EWC 2026 expected to move from Riyadh to Paris
EWC 2026 could leave Riyadh for Paris, a shift that would reshape travel, time zones and crowd access for Call of Duty fans before Major III.

The Esports World Cup is suddenly the biggest speculative venue change in Call of Duty right now, and the stakes go well beyond a pin on a map. Organizers have reportedly told stakeholders that EWC 2026, which had been announced for Riyadh, would instead be staged in Paris, and the rumor is already landing ahead of CDL Major III.
That matters because this is not a small side event. The Esports World Cup Foundation previously said EWC 2026 would return to Riyadh, Saudi Arabia, from July 6 to August 23, 2026, with 24 titles, 25 tournaments and a $75 million prize pool. Moving that scale of competition to Paris would change the experience for teams, fans and sponsors in a very concrete way. Paris is easier for European supporters to reach, it trims long-haul travel for a big chunk of the international esports field, and it shifts broadcast timing and live attendance away from the Gulf region toward Western Europe.
For Call of Duty, the impact is even more specific. The EWC 2026 Call of Duty event is expected to feature Black Ops 7, 16 teams and a $1.8 million prize pool, with competition listed for August 5 to August 9. A Paris setting would put that bracket inside a more accessible travel lane for European fans and organizations, while also changing the sponsor optics around one of the largest multi-title showcases in the scene. If the event stays in Riyadh, it preserves the established Saudi base that EWC has built since the late-2023 rebrand and expansion from Gamers8. If it moves, that base is suddenly gone.
The timing makes the rumor land harder.
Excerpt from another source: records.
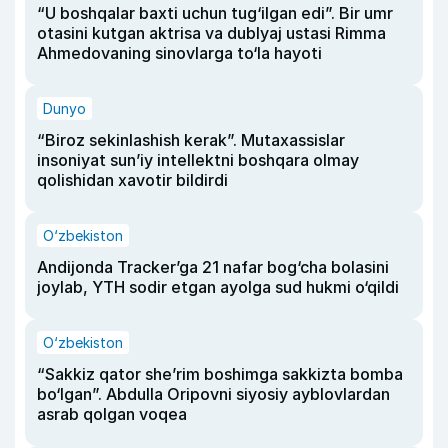
“U boshqalar baxti uchun tug‘ilgan edi”. Bir umr
otasini kutgan aktrisa va dublyaj ustasi Rimma
Ahmedovaning sinovlarga to‘la hayoti
Dunyo
“Biroz sekinlashish kerak”. Mutaxassislar
insoniyat sun’iy intellektni boshqara olmay
qolishidan xavotir bildirdi
O‘zbekiston
Andijonda Tracker’ga 21 nafar bog‘cha bolasini
joylab, YTH sodir etgan ayolga sud hukmi o‘qildi
O‘zbekiston
“Sakkiz qator she’rim boshimga sakkizta bomba
bo‘lgan”. Abdulla Oripovni siyosiy ayblovlardan
asrab qolgan voqea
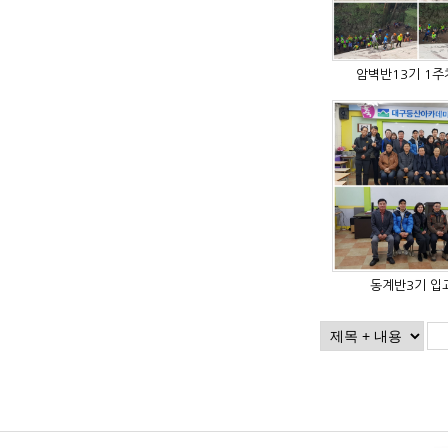
암벽반13기 1
동계반3기 입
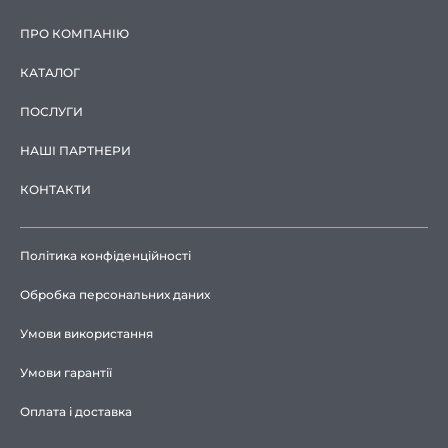
ПРО КОМПАНІЮ
КАТАЛОГ
ПОСЛУГИ
НАШІ ПАРТНЕРИ
КОНТАКТИ
Політика конфіденційності
Обробка персональних даних
Умови використання
Умови гарантії
Оплата і доставка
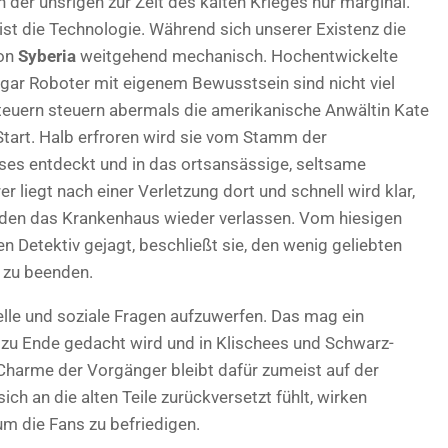
n der unsrigen zur Zeit des kalten Krieges nur marginal.
ist die Technologie. Während sich unserer Existenz die
von
Syberia
weitgehend mechanisch. Hochentwickelte
ar Roboter mit eigenem Bewusstsein sind nicht viel
teuern steuern abermals die amerikanische Anwältin Kate
Start. Halb erfroren wird sie vom Stamm der
ses entdeckt und in das ortsansässige, seltsame
 liegt nach einer Verletzung dort und schnell wird klar,
eiden das Krankenhaus wieder verlassen. Vom hiesigen
 Detektiv gejagt, beschließt sie, den wenig geliebten
e zu beenden.
relle und soziale Fragen aufzuwerfen. Das mag ein
ht zu Ende gedacht wird und in Klischees und Schwarz-
Charme der Vorgänger bleibt dafür zumeist auf der
h an die alten Teile zurückversetzt fühlt, wirken
um die Fans zu befriedigen.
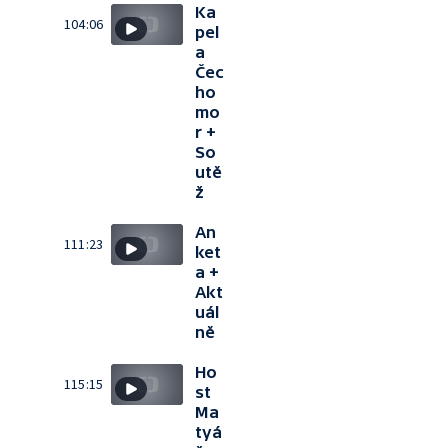
Ka
104:06
pel
a
Čec
ho
mo
r +
So
utě
ž
An
111:23
ket
a +
Akt
uál
ně
Ho
115:15
st
Ma
tyá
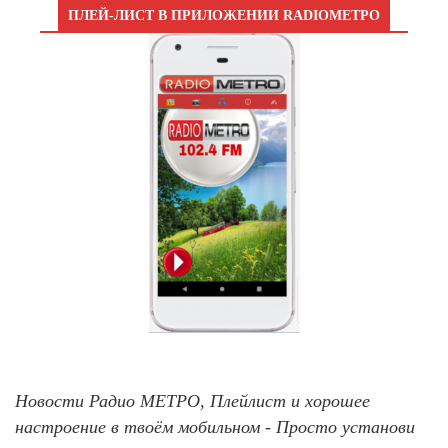
ПЛЕЙ-ЛИСТ В ПРИЛОЖЕНИИ RADIOМЕТРО
Новости Радио МЕТРО, Плейлист и хорошее
настроение в твоём мобильном - Просто установи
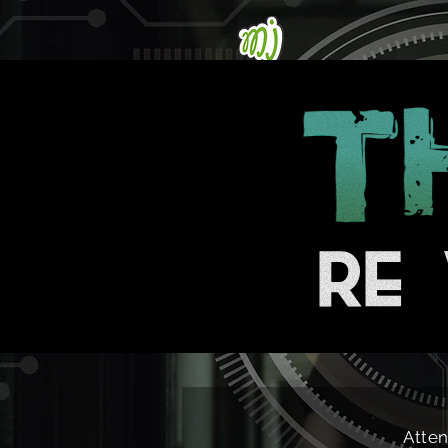
Bienvenue
La MJ
Atten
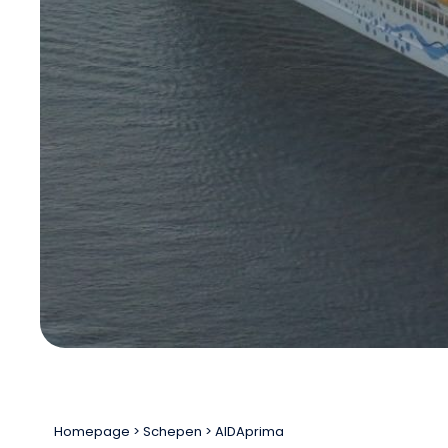
Homepage
Schepen
AIDAprima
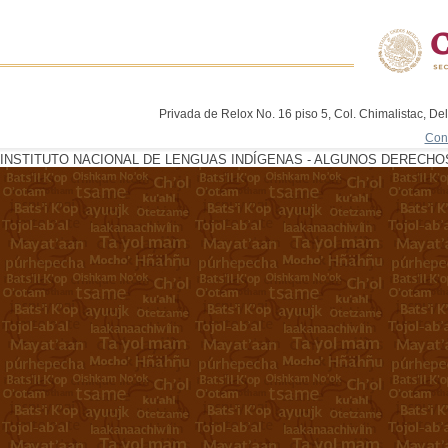
Privada de Relox No. 16 piso 5, Col. Chimalistac, De
Con
INSTITUTO NACIONAL DE LENGUAS INDÍGENAS - ALGUNOS DERECHOS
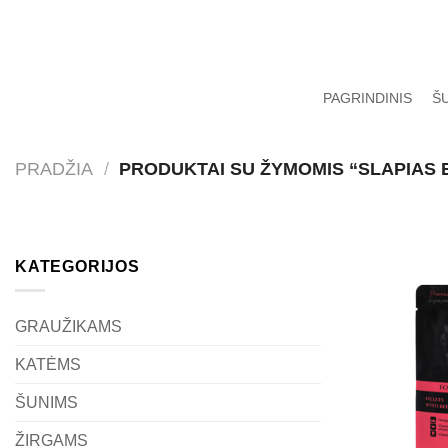
Skip
to
content
PAGRINDINIS
Š
PRADŽIA
/
PRODUKTAI SU ŽYMOMIS “SLAPIAS 
KATEGORIJOS
GRAUŽIKAMS
KATĖMS
ŠUNIMS
ŽIRGAMS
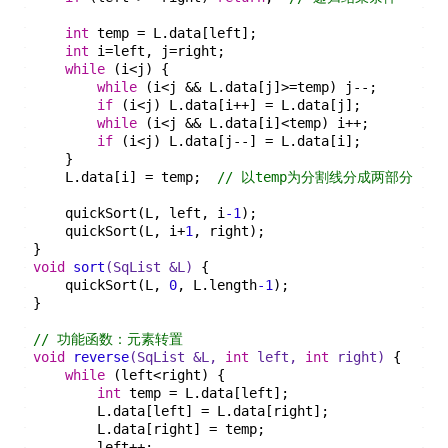
int
 temp = L.data[left];
int
 i=left, j=right;
while
 (i<j) {
while
 (i<j && L.data[j]>=temp) j--;
if
 (i<j) L.data[i++] = L.data[j];
while
 (i<j && L.data[i]<temp) i++;
if
 (i<j) L.data[j--] = L.data[i];
    }
    L.data[i] = temp;  
// 以temp为分割线分成两部分
    quickSort(L, left, i
-1
);
    quickSort(L, i+
1
, right);
}
void
sort
(SqList &L)
{
    quickSort(L, 
0
, L.length
-1
);
}
// 功能函数：元素转置
void
reverse
(SqList &L, 
int
 left, 
int
 right)
{
while
 (left<right) {
int
 temp = L.data[left];
        L.data[left] = L.data[right];
        L.data[right] = temp;
        left++;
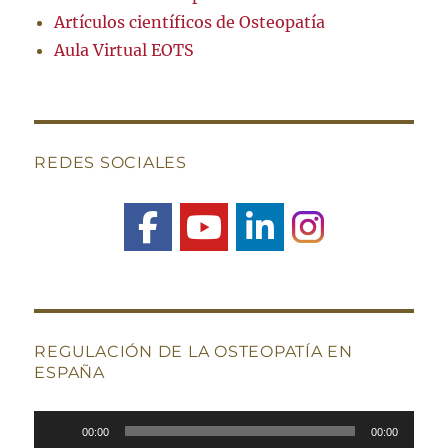
Artículos científicos de Osteopatía
Aula Virtual EOTS
REDES SOCIALES
REGULACIÓN DE LA OSTEOPATÍA EN
ESPAÑA
Reproductor
00:00
00:00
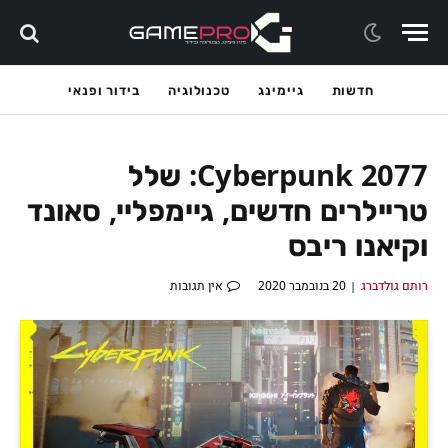
חדשות
גיימינג
טכנולוגיה
בידור ופנאי
Cyberpunk 2077: שלל
טריילרים חדשים, גיימפליי, סאונד
וקיאנו ריבס
רותם גולדברג
20 בנובמבר 2020
אין תגובות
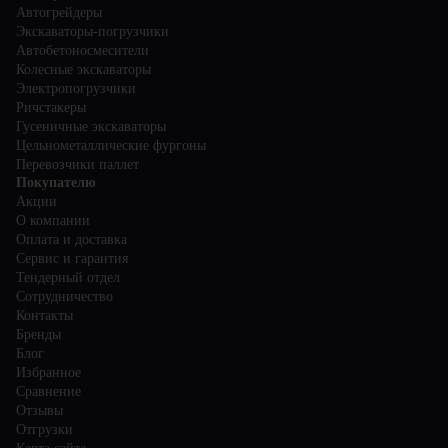
Автогрейдеры
Экскаваторы-погрузчики
Автобетоносмесители
Колесные экскаваторы
Электропогрузчики
Ричстакеры
Гусеничные экскаваторы
Цельнометаллические фургоны
Перевозчики паллет
Покупателю
Акции
О компании
Оплата и доставка
Сервис и гарантия
Тендерный отдел
Сотрудничество
Контакты
Бренды
Блог
Избранное
Сравнение
Отзывы
Отгрузки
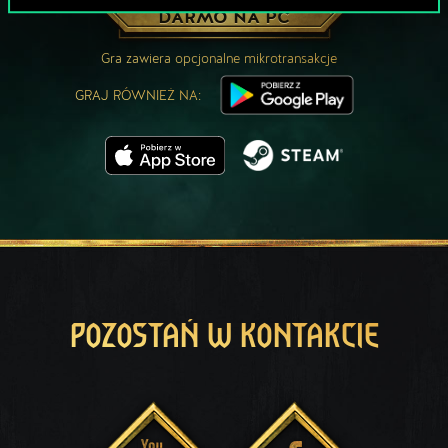
ZAGRAJ ZA
DARMO NA PC
Gra zawiera opcjonalne mikrotransakcje
GRAJ RÓWNIEŻ NA:
POZOSTAŃ W KONTAKCIE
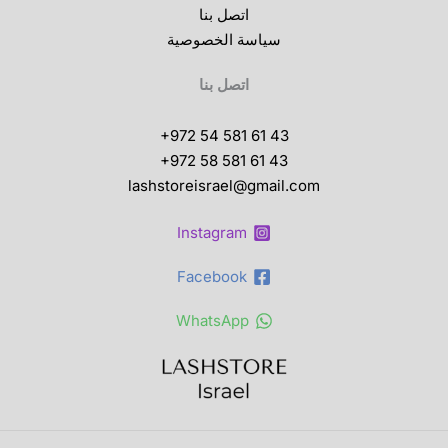
اتصل بنا
سياسة الخصوصية
اتصل بنا
+972 54 581 61 43
+972 58 581 61 43
lashstoreisrael@gmail.com
Instagram
Facebook
WhatsApp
CDL Major III is officially set for May 15-17 at the Georgia World Congress Center in Atlanta during DreamHack Atlanta, with all 12 league teams and top Challengers teams in the mix. The official CDL calendar also already lists Major IV in Paris and the 2026 Championship Weekend in Las Vegas, so a Paris EWC would stack another major esports moment into the same city on the wider Call of Duty map.
Until the Esports World Cup Foundation says otherwise, Paris remains an expected move rather than a confirmed one. Even so, the idea has already changed the conversation around Major III, because this is the kind of relocation that alters who can get there, when they can watch, and how the whole event looks from a Call of Duty fan’s seat.